---- Records to use

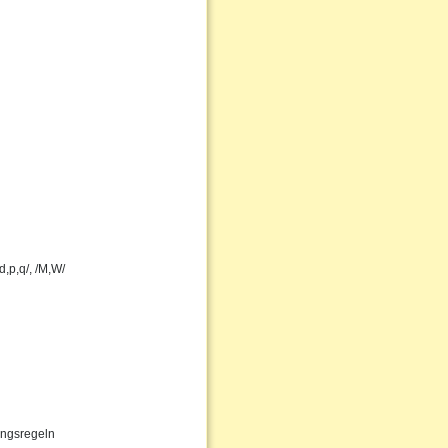
,p,q/, /M,W/
ungsregeln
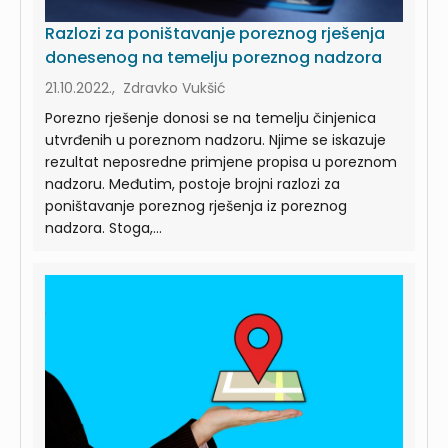
Razlozi za poništavanje poreznog rješenja
donesenog na temelju poreznog nadzora
21.10.2022., Zdravko Vukšić
Porezno rješenje donosi se na temelju činjenica
utvrđenih u poreznom nadzoru. Njime se iskazuje
rezultat neposredne primjene propisa u poreznom
nadzoru. Međutim, postoje brojni razlozi za
poništavanje poreznog rješenja iz poreznog
nadzora. Stoga,...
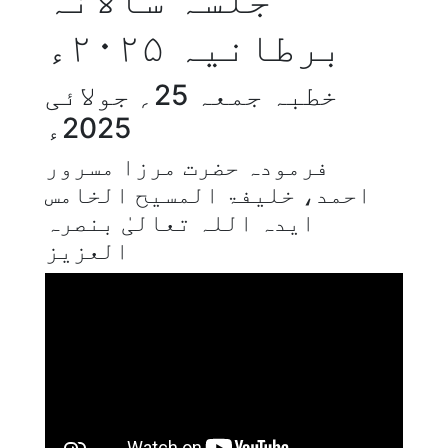
برطانیہ ۲۰۲۵ء
خطبہ جمعہ 25؍ جولائی
2025ء
فرمودہ حضرت مرزا مسرور
احمد، خلیفۃ المسیح الخامس
ایدہ اللہ تعالیٰ بنصرہ
العزیز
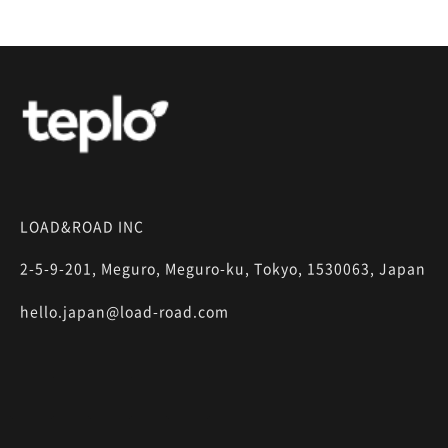
LOAD&ROAD INC
2-5-9-201, Meguro, Meguro-ku, Tokyo, 1530063, Japan
hello.japan@load-road.com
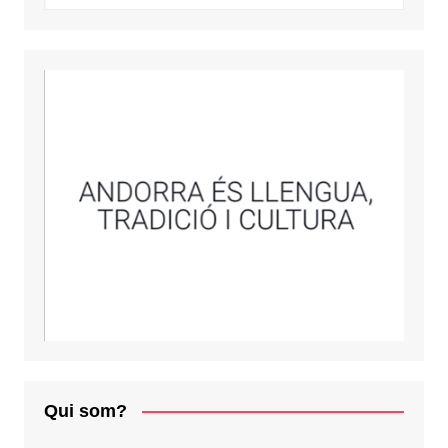
Qui som?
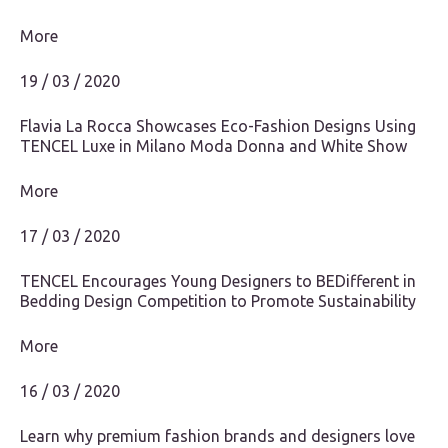
More
19 / 03 / 2020
Flavia La Rocca Showcases Eco-Fashion Designs Using
TENCEL Luxe in Milano Moda Donna and White Show
More
17 / 03 / 2020
TENCEL Encourages Young Designers to BEDifferent in
Bedding Design Competition to Promote Sustainability
More
16 / 03 / 2020
Learn why premium fashion brands and designers love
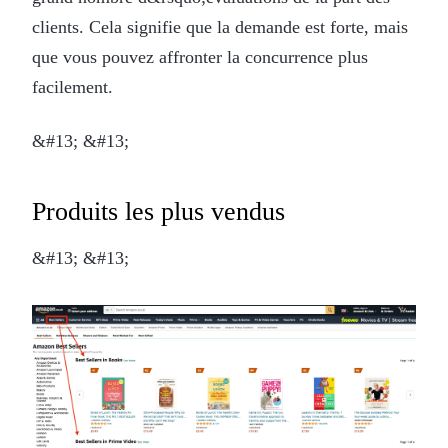
clients. Cela signifie que la demande est forte, mais
que vous pouvez affronter la concurrence plus
facilement.
&#13; &#13;
Produits les plus vendus
&#13; &#13;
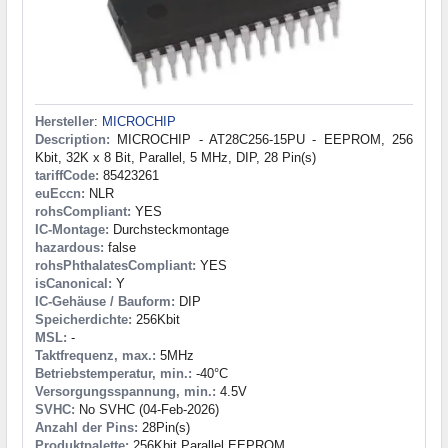
Hersteller
:
MICROCHIP
Description:
MICROCHIP - AT28C256-15PU - EEPROM, 256
Kbit, 32K x 8 Bit, Parallel, 5 MHz, DIP, 28 Pin(s)
tariffCode:
85423261
euEccn:
NLR
rohsCompliant:
YES
IC-Montage:
Durchsteckmontage
hazardous:
false
rohsPhthalatesCompliant:
YES
isCanonical:
Y
IC-Gehäuse / Bauform:
DIP
Speicherdichte:
256Kbit
MSL:
-
Taktfrequenz, max.:
5MHz
Betriebstemperatur, min.:
-40°C
Versorgungsspannung, min.:
4.5V
SVHC:
No SVHC (04-Feb-2026)
Anzahl der Pins:
28Pin(s)
Produktpalette:
256Kbit Parallel EEPROM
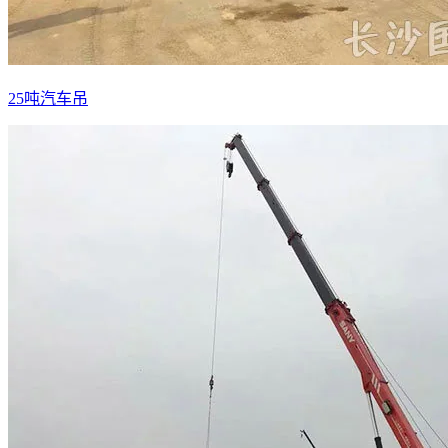
25吨汽车吊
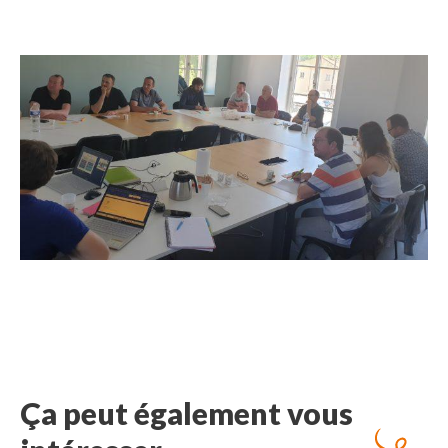
Ça peut également vous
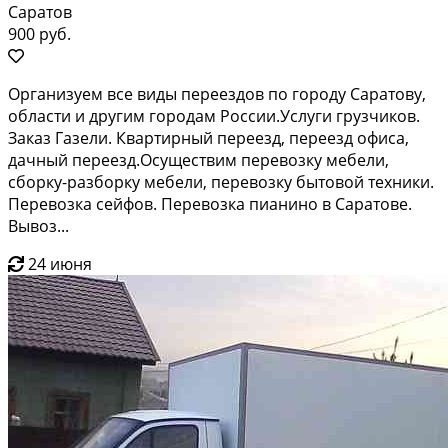
Саратов
900 руб.
Организуем все виды переездов по городу Саратову,
области и другим городам России.Услуги грузчиков.
Заказ Газели. Квартирный переезд, переезд офиса,
дачный переезд.Осуществим перевозку мебели,
сборку-разборку мебели, перевозку бытовой техники.
Перевозка сейфов. Перевозка пианино в Саратове.
Вывоз...
24 июня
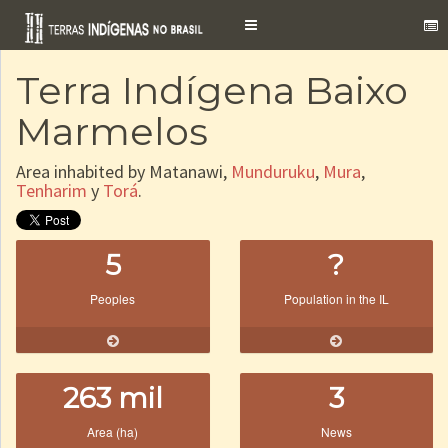
Toggle
navigation
Terra Indígena Baixo
Marmelos
Area inhabited by Matanawi,
Munduruku
,
Mura
,
Tenharim
y
Torá
.
5
?
Peoples
Population in the IL
263 mil
3
Area (ha)
News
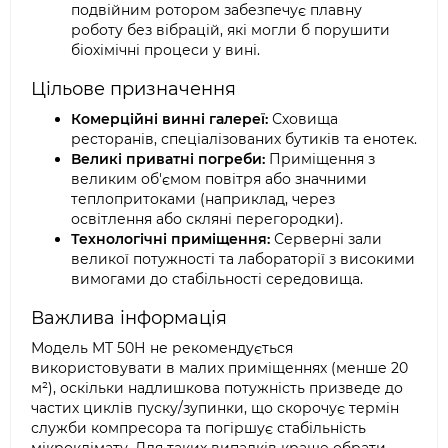
подвійним ротором забезпечує плавну
роботу без вібрацій, які могли б порушити
біохімічні процеси у вині.
Цільове призначення
Комерційні винні галереї:
Сховища
ресторанів, спеціалізованих бутиків та енотек.
Великі приватні погреби:
Приміщення з
великим об'ємом повітря або значними
теплопритоками (наприклад, через
освітлення або скляні перегородки).
Технологічні приміщення:
Серверні зали
великої потужності та лабораторії з високими
вимогами до стабільності середовища.
Важлива інформація
Модель MT 50Н не рекомендується
використовувати в малих приміщеннях (менше 20
м²), оскільки надлишкова потужність призведе до
частих циклів пуску/зупинки, що скорочує термін
служби компресора та погіршує стабільність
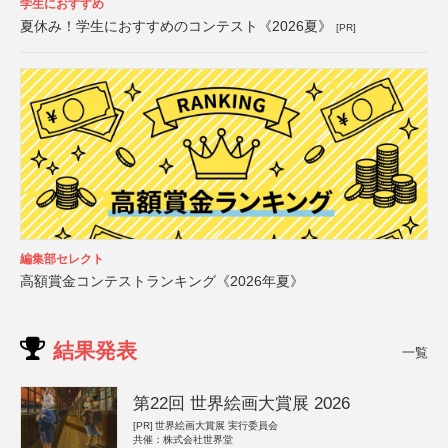
学生におすすめ
夏休み！学生におすすめのコンテスト《2026夏》
[PR]
編集部セレクト
高額賞金コンテストランキング《2026年夏》
結果発表
一覧
第22回 世界絵画大賞展 2026
[PR]
世界絵画大賞展 実行委員会
共催：株式会社世界堂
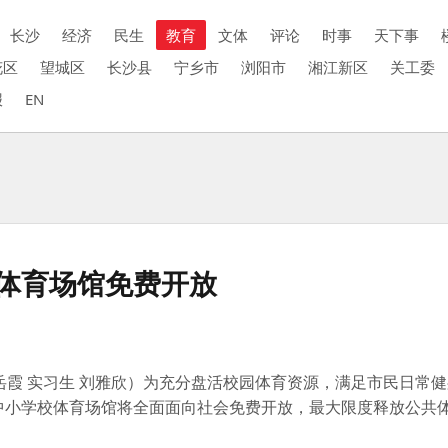
长沙
经济
民生
教育
文体
评论
时事
天下事
花区
望城区
长沙县
宁乡市
浏阳市
湘江新区
关工委
报
EN
校体育场馆免费开放
岳霞 实习生 刘雅欣）为充分盘活校园体育资源，满足市民日常
办中小学校体育场馆将全面面向社会免费开放，最大限度释放公共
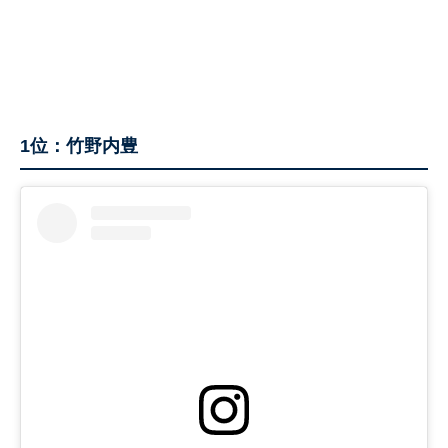
1位：竹野内豊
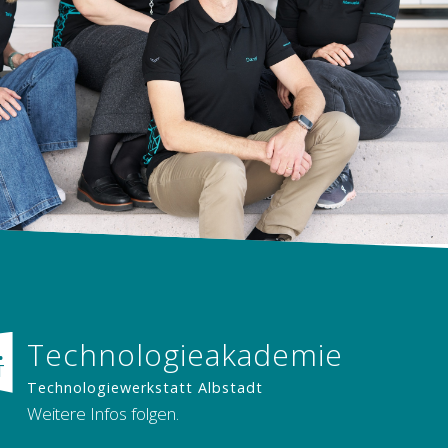
Technologieakademie
.
T
Technologiewerkstatt Albstadt
Weitere Infos folgen.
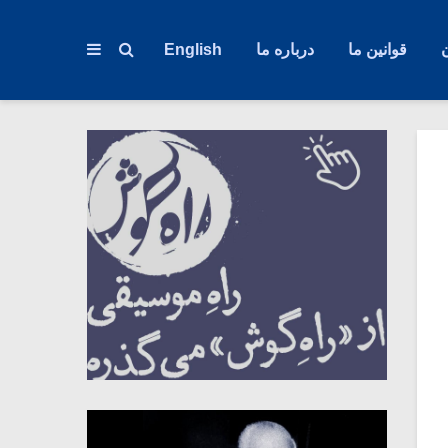
قوانین ما
درباره ما
English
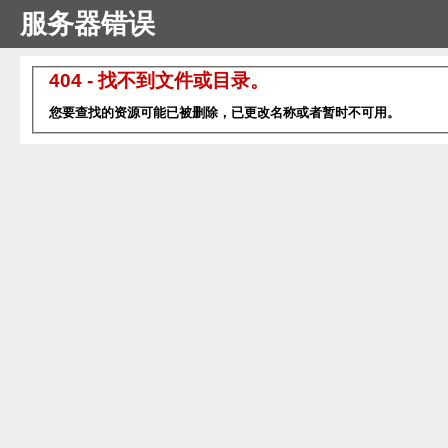
服务器错误
404 - 找不到文件或目录。
您要查找的资源可能已被删除，已更改名称或者暂时不可用。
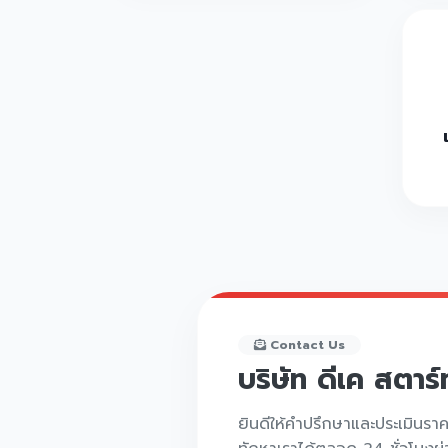
Contact Us
บริษัท ดีเค สตาร
ยินดีให้คำปรึกษาและประเมินรา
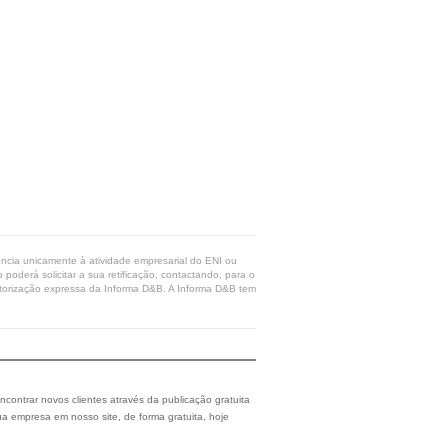
rência unicamente à atividade empresarial do ENI ou
poderá solicitar a sua retificação, contactando, para o
 autorização expressa da Informa D&B. A Informa D&B tem
ncontrar novos clientes através da publicação gratuita
a empresa em nosso site, de forma gratuita, hoje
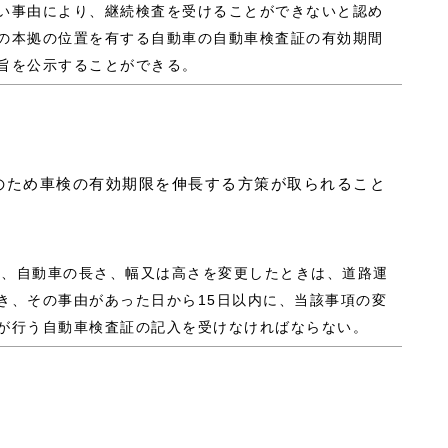
い事由により、継続検査を受けることができないと認め
の本拠の位置を有する自動車の自動車検査証の有効期間
旨を公示することができる。
のため車検の有効期限を伸長する方策が取られること
者は、自動車の長さ、幅又は高さを変更したときは、道路運
き、その事由があった日から15日以内に、当該事項の変
が行う自動車検査証の記入を受けなければならない。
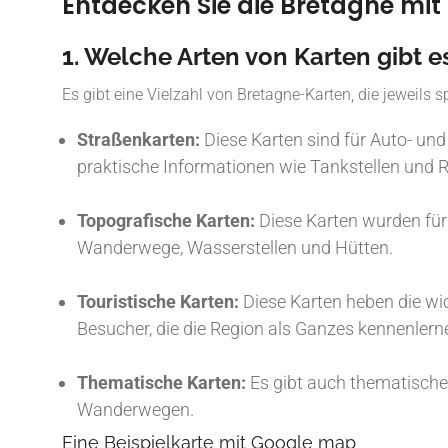
Entdecken Sie die Bretagne mit 
1. Welche Arten von Karten gibt e
Es gibt eine Vielzahl von Bretagne-Karten, die jeweils sp
Straßenkarten:
Diese Karten sind für Auto- u
praktische Informationen wie Tankstellen und R
Topografische Karten:
Diese Karten wurden für
Wanderwege, Wasserstellen und Hütten.
Touristische Karten:
Diese Karten heben die wic
Besucher, die die Region als Ganzes kennenler
Thematische Karten:
Es gibt auch thematische
Wanderwegen.
Eine Beispielkarte mit Google map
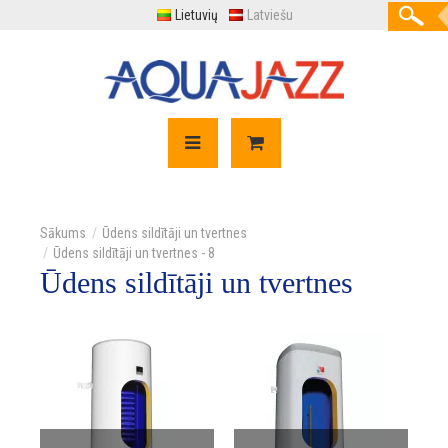
Lietuvių
Latviešu
Ūdens sildītāji un tvertnes
Ūdens sildītāji un tvertnes - 8
Ūdens sildītāji un tvertnes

--------

--- What this task involves ---
Copy out the lines above in full and unaltered, apart from the pictures.

--- Output for this exercise ---
,p,q/, /M,W/
ungsregeln
Razlozi za poništavanje poreznog rješenja
donesenog na temelju poreznog nadzora
21.10.2022., Zdravko Vukšić
Porezno rješenje donosi se na temelju činjenica
utvrđenih u poreznom nadzoru. Njime se iskazuje
rezultat neposredne primjene propisa u poreznom
nadzoru. Međutim, postoje brojni razlozi za
poništavanje poreznog rješenja iz poreznog
nadzora. Stoga,...
برطانیہ ۲۰۲۵ء
خطبہ جمعہ 25؍ جولائی
2025ء
فرمودہ حضرت مرزا مسرور
احمد، خلیفۃ المسیح الخامس
ایدہ اللہ تعالیٰ بنصرہ
العزیز
LOAD&ROAD INC
2-5-9-201, Meguro, Meguro-ku, Tokyo, 1530063, Japan
hello.japan@load-road.com
Qui som?
More
19 / 03 / 2020
Flavia La Rocca Showcases Eco-Fashion Designs Using
TENCEL Luxe in Milano Moda Donna and White Show
More
17 / 03 / 2020
TENCEL Encourages Young Designers to BEDifferent in
Bedding Design Competition to Promote Sustainability
More
16 / 03 / 2020
Learn why premium fashion brands and designers love
clients. Cela signifie que la demande est forte, mais
que vous pouvez affronter la concurrence plus
facilement.
&#13; &#13;
Produits les plus vendus
&#13; &#13;
Hersteller
:
MICROCHIP
Description:
MICROCHIP - AT28C256-15PU - EEPROM, 256
Kbit, 32K x 8 Bit, Parallel, 5 MHz, DIP, 28 Pin(s)
tariffCode:
85423261
euEccn:
NLR
rohsCompliant:
YES
IC-Montage:
Durchsteckmontage
hazardous:
false
rohsPhthalatesCompliant:
YES
isCanonical:
Y
IC-Gehäuse / Bauform:
DIP
Speicherdichte:
256Kbit
MSL:
-
Taktfrequenz, max.:
5MHz
Betriebstemperatur, min.:
-40°C
Versorgungsspannung, min.:
4.5V
SVHC:
No SVHC (04-Feb-2026)
Anzahl der Pins:
28Pin(s)
Produktpalette:
256Kbit Parallel EEPROM
25吨汽车吊
Ça peut également vous
Саратов
900 руб.
Организуем все виды переездов по городу Саратову,
области и другим городам России.Услуги грузчиков.
Заказ Газели. Квартирный переезд, переезд офиса,
дачный переезд.Осуществим перевозку мебели,
сборку-разборку мебели, перевозку бытовой техники.
Перевозка сейфов. Перевозка пианино в Саратове.
Вывоз...
24 июня
Toggle
navigation
Terra Indígena Baixo
Marmelos
Area inhabited by Matanawi,
Munduruku
,
Mura
,
Tenharim
y
Torá
.
5
?
Peoples
Population in the IL
263 mil
3
Area (ha)
News
подвійним ротором забезпечує плавну
роботу без вібрацій, які могли б порушити
біохімічні процеси у вині.
Цільове призначення
Комерційні винні галереї:
Сховища
ресторанів, спеціалізованих бутиків та енотек.
Великі приватні погреби:
Приміщення з
великим об'ємом повітря або значними
теплопритоками (наприклад, через
освітлення або скляні перегородки).
Технологічні приміщення:
Серверні зали
великої потужності та лабораторії з високими
вимогами до стабільності середовища.
Важлива інформація
Модель MT 50Н не рекомендується
використовувати в малих приміщеннях (менше 20
м²), оскільки надлишкова потужність призведе до
частих циклів пуску/зупинки, що скорочує термін
служби компресора та погіршує стабільність
学生におすすめ
夏休み！学生におすすめのコンテスト《2026夏》
[PR]
編集部セレクト
高額賞金コンテストランキング《2026年夏》
結果発表
一覧
第22回 世界絵画大賞展 2026
[PR]
世界絵画大賞展 実行委員会
共催：株式会社世界堂
长沙
经济
民生
教育
文体
评论
时事
天下事
花区
望城区
长沙县
宁乡市
浏阳市
湘江新区
关工委
报
EN
校体育场馆免费开放
岳霞 实习生 刘雅欣）为充分盘活校园体育资源，满足市民日常
办中小学校体育场馆将全面面向社会免费开放，最大限度释放公共
1位：竹野内豊
Technologieakademie
.
T
Technologiewerkstatt Albstadt
Weitere Infos folgen.
قوانین ما
درباره ما
English
服务器错误
404 - 找不到文件或目录。
您要查找的资源可能已被删除，已更改名称或者暂时不可用。
Contact Us
บริษัท ดีเค สตาร
ยินดีให้คำปรึกษาและประเมินรา
rência unicamente à atividade empresarial do ENI ou
poderá solicitar a sua retificação, contactando, para o
 autorização expressa da Informa D&B. A Informa D&B tem
ncontrar novos clientes através da publicação gratuita
a empresa em nosso site, de forma gratuita, hoje
い事由により、継続検査を受けることができないと認め
の本拠の位置を有する自動車の自動車検査証の有効期間
旨を公示することができる。
のため車検の有効期限を伸長する方策が取られること
者は、自動車の長さ、幅又は高さを変更したときは、道路運
き、その事由があった日から15日以内に、当該事項の変
が行う自動車検査証の記入を受けなければならない。
Entdecken Sie die Bretagne mit 
1. Welche Arten von Karten gibt e
Es gibt eine Vielzahl von Bretagne-Karten, die jeweils sp
Straßenkarten:
Diese Karten sind für Auto- u
praktische Informationen wie Tankstellen und R
Topografische Karten:
Diese Karten wurden für
Wanderwege, Wasserstellen und Hütten.
Touristische Karten:
Diese Karten heben die wic
Besucher, die die Region als Ganzes kennenler
Thematische Karten:
Es gibt auch thematische
Wanderwegen.
Eine Beispielkarte mit Google map
Lietuvių
Latviešu
Ūdens sildītāji un tvertnes
Ūdens sildītāji un tvertnes - 8
Ūdens sildītāji un tvertnes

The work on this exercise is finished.